Cameron Duncan said he found aspects of the plan unsafe, such as the two-way cycleway design.
"Often people seem to forget to look both left and right and when walking or driving through them," he said.
Belinda Lansley said cars crossing the cycleway to access houses or businesses could find it dangerous.
This was already a problem she encountered when living near the Featherstone dairy.
"It used to take me at least three minutes some days to safely back onto the road . . . I can’t see how anyone will be able to back out anymore with the large cycleway bang up against the footpath."
Some thought the plan should be altered so that the cycleway ran along the middle of the road, such as Angela Bachop.
"[This] eliminates all the issues of danger to cyclists from cars getting in and out of driveways, buses and rubbish trucks stopping traffic whilst operating,” she said.
Jennifer Christall-McRae criticised the design and offered another suggestion.
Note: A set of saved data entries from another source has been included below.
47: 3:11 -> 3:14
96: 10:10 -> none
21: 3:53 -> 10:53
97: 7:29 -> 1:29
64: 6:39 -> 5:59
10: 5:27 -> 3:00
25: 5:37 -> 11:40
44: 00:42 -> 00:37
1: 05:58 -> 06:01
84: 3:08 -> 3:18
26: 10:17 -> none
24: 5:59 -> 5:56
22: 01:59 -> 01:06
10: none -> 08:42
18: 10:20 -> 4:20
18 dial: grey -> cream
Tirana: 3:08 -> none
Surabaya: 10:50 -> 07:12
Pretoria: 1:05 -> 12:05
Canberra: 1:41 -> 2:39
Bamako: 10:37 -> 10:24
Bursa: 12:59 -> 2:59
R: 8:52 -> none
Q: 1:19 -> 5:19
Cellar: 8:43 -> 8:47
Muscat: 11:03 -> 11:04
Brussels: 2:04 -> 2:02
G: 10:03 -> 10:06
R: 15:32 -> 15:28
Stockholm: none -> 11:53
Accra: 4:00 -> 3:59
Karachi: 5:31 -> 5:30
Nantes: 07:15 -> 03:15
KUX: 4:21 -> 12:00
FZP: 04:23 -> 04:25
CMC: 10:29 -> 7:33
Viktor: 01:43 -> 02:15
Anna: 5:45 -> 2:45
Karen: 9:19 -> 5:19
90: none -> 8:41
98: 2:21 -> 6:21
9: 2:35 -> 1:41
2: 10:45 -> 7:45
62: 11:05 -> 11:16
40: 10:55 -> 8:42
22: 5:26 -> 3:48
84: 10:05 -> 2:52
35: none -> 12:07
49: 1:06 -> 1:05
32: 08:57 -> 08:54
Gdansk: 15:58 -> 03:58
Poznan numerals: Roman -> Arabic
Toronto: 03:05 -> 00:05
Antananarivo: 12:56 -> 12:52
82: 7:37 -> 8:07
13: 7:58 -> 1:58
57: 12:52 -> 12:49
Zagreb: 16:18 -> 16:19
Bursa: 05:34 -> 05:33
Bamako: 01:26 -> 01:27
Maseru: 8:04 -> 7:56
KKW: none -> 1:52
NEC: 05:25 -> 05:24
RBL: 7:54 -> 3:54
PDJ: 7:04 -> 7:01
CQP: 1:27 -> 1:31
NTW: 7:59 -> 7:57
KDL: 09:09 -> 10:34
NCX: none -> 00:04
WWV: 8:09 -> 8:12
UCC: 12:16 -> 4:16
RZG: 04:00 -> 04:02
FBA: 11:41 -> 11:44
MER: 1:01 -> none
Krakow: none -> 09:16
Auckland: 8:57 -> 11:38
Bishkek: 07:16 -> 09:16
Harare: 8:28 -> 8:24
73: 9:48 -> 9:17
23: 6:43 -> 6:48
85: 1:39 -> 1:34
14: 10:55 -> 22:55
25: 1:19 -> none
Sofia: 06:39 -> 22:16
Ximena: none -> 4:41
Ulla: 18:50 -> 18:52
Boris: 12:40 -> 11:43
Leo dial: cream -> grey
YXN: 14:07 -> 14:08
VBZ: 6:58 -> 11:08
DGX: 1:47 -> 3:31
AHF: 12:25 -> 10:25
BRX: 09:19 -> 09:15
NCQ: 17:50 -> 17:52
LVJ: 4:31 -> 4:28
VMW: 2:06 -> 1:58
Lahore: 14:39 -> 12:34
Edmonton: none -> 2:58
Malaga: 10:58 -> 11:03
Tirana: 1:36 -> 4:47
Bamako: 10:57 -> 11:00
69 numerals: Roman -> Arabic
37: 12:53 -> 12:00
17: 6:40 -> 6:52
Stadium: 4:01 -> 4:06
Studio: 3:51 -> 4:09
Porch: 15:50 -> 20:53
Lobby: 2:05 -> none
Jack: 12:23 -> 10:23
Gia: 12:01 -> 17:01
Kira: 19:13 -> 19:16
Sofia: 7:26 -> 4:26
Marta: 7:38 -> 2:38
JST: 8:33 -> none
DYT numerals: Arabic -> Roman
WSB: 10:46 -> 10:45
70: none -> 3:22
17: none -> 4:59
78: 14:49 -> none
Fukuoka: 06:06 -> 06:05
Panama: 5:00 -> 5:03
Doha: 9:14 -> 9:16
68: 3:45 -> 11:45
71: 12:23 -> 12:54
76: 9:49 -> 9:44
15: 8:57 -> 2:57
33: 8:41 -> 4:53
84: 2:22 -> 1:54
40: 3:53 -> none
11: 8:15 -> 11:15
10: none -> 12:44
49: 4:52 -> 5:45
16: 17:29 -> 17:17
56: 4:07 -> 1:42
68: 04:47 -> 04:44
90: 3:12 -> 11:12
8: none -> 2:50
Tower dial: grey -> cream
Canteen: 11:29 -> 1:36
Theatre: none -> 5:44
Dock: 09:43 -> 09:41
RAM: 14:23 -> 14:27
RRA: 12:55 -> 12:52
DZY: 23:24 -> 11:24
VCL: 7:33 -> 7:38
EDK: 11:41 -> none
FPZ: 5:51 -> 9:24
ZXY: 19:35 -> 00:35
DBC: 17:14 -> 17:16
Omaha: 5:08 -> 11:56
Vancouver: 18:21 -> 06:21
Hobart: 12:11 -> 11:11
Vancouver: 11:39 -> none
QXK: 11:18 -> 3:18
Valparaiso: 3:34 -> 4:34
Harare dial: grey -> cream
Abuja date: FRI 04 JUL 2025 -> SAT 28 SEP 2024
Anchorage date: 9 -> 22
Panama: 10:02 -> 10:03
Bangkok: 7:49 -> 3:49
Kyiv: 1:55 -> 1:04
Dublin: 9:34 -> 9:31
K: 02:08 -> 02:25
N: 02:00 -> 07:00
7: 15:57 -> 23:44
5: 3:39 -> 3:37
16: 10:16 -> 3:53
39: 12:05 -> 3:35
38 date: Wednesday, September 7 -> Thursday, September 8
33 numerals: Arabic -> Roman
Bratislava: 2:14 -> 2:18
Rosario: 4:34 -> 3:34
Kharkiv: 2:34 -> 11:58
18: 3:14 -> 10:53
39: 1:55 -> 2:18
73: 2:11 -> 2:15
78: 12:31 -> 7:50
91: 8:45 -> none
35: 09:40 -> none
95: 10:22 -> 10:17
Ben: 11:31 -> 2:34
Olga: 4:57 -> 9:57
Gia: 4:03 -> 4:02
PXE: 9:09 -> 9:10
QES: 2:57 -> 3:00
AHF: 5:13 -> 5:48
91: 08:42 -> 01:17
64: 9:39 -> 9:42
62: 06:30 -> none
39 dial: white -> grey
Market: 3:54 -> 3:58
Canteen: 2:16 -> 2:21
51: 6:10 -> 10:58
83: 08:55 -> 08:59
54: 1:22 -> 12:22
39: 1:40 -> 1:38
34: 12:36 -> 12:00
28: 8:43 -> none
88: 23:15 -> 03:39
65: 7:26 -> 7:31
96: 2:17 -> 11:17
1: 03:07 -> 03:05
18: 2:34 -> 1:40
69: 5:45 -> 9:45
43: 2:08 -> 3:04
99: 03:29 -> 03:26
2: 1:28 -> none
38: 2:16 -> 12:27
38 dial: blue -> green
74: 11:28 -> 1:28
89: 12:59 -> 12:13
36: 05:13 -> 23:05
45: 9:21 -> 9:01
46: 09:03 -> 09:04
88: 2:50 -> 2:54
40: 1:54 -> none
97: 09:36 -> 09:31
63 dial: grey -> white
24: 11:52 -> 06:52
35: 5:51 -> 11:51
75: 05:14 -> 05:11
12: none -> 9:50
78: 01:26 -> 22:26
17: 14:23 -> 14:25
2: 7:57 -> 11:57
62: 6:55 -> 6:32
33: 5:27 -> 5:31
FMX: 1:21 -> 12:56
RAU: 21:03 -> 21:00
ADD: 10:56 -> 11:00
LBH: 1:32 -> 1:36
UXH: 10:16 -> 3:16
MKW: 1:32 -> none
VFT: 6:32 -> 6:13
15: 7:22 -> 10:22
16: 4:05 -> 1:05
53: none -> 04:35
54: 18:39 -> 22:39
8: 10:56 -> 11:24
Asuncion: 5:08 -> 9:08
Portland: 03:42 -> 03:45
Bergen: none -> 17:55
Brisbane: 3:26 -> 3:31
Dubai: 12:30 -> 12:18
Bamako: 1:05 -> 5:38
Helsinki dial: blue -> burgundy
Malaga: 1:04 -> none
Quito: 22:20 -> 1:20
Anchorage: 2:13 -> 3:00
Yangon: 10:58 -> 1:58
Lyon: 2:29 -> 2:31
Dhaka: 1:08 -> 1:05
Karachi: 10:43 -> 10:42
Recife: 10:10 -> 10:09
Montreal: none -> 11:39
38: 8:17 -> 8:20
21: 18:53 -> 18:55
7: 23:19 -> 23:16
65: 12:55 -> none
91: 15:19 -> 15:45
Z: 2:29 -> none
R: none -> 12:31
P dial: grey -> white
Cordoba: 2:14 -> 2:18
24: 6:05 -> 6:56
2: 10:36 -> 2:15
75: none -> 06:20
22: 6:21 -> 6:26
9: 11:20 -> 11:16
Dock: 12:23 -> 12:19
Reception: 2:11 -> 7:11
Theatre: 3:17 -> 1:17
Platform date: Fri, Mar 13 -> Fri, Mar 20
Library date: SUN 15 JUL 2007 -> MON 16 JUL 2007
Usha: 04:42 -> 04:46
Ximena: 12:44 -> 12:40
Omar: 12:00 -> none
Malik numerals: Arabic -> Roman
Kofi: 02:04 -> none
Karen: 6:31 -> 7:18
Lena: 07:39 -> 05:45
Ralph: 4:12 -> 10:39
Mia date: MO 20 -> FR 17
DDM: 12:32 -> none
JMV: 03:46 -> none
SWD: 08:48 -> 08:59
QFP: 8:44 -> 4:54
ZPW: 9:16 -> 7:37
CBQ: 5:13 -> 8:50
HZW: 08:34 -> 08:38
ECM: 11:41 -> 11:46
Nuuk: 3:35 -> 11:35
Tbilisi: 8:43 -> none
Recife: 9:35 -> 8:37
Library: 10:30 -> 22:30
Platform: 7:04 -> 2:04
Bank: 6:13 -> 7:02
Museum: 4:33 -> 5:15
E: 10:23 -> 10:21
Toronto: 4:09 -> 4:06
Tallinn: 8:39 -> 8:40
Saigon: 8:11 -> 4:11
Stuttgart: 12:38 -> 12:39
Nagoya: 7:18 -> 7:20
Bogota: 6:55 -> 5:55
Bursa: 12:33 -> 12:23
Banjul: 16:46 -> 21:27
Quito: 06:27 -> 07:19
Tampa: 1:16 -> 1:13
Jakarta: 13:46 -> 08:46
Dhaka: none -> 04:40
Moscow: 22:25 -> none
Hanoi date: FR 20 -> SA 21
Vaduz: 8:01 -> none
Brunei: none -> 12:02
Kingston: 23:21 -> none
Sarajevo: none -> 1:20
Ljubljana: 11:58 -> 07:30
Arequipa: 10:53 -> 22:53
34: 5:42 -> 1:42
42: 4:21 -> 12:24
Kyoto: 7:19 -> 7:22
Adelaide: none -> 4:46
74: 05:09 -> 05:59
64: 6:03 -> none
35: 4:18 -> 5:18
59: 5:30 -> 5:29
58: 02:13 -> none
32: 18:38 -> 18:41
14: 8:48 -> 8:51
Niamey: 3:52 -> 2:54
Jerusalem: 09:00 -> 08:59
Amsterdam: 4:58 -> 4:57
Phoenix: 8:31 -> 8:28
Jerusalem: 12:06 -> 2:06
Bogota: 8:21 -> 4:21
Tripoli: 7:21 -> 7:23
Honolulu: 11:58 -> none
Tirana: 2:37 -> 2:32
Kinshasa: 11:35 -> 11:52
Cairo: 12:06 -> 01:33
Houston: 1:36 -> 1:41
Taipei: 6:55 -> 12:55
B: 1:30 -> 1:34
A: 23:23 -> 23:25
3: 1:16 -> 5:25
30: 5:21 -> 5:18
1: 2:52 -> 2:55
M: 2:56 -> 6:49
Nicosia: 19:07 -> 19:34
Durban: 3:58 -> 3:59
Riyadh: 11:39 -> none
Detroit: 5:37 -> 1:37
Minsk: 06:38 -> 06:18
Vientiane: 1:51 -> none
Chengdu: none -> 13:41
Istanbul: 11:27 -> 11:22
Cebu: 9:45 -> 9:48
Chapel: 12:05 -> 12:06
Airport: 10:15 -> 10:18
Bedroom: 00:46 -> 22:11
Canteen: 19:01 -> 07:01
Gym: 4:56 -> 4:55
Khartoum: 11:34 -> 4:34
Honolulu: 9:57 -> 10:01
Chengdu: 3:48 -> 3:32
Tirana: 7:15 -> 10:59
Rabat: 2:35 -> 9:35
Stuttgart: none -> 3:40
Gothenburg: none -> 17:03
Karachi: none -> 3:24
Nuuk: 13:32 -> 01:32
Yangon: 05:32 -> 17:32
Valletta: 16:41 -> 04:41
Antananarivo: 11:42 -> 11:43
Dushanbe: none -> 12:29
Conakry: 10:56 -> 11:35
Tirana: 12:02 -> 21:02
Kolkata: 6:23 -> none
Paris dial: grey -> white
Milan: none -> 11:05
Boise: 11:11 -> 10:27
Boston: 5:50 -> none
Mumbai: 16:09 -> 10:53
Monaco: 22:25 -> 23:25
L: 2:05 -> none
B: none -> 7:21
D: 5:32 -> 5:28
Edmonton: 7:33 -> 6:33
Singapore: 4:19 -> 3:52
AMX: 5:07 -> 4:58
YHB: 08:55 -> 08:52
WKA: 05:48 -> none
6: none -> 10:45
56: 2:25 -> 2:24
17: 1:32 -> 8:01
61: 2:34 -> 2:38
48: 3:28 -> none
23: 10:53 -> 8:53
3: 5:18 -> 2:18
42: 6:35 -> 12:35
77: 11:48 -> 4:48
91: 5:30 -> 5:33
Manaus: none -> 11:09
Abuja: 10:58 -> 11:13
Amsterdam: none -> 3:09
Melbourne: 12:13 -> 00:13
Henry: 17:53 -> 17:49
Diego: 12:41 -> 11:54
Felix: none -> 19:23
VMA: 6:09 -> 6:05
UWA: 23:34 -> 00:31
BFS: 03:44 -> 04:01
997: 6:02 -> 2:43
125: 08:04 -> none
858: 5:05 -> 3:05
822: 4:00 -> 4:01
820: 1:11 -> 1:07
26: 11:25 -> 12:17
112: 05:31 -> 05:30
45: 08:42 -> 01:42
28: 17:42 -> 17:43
“Take out the berms, turn them into a cycle lane next to the footpath and use the on street parking as a buffer.”
In spite of differing opinions, an area of broad consensus among those who submitted was the benefit of having traffic lights installed at the intersection of Harewood, Breens and Gardiners Rds.
Hilary Rose said the intersection was dangerous, especially in rush hour.
Although Zara Roberts called the design “the most ridiculous plan in roading I have seen in a long time,” she supported this one aspect of it.
"The only good thing about it is the much-needed lights.”
Business was also a buzzword in the submissions, often tied to the issue of parking.
Some submitters said the cycleway would lead to businesses struggles in the area.
Environmental impacts of the cycleway were less commonly mentioned.
These were sometimes thought to be negative, with Martin Cudd stating the reduction of Harewood Rd to two lanes would cause “massive congestion”, increasing carbon output from cars spending more time in traffic.
However, more submitters believed they would be positive, such as Mark McKinstry, who cited the need to address climate change and air pollution as the reason why he supported the cycleway.
"Cycling more, and driving less, is an important step in the right direction," he said.
The cycleway will form part of the network of 13 major cycleways weaving throughout the city.
At its western end, the cycleway will connect with the Johns Rd cycle and pedestrian underpass, linking through to the commercial areas surrounding the airport, and to McLeans Island Rd via the Johns Rd shared path.
This will be a good connection route for the roughly 7000 people who work in the airport area.
At its eastern end, it connects directly to the Northern Line cycleway and the planned Nor’West Arc cycleway.
About half that cost is expected to be met by Waka Kotahi New Zealand Transport Agency.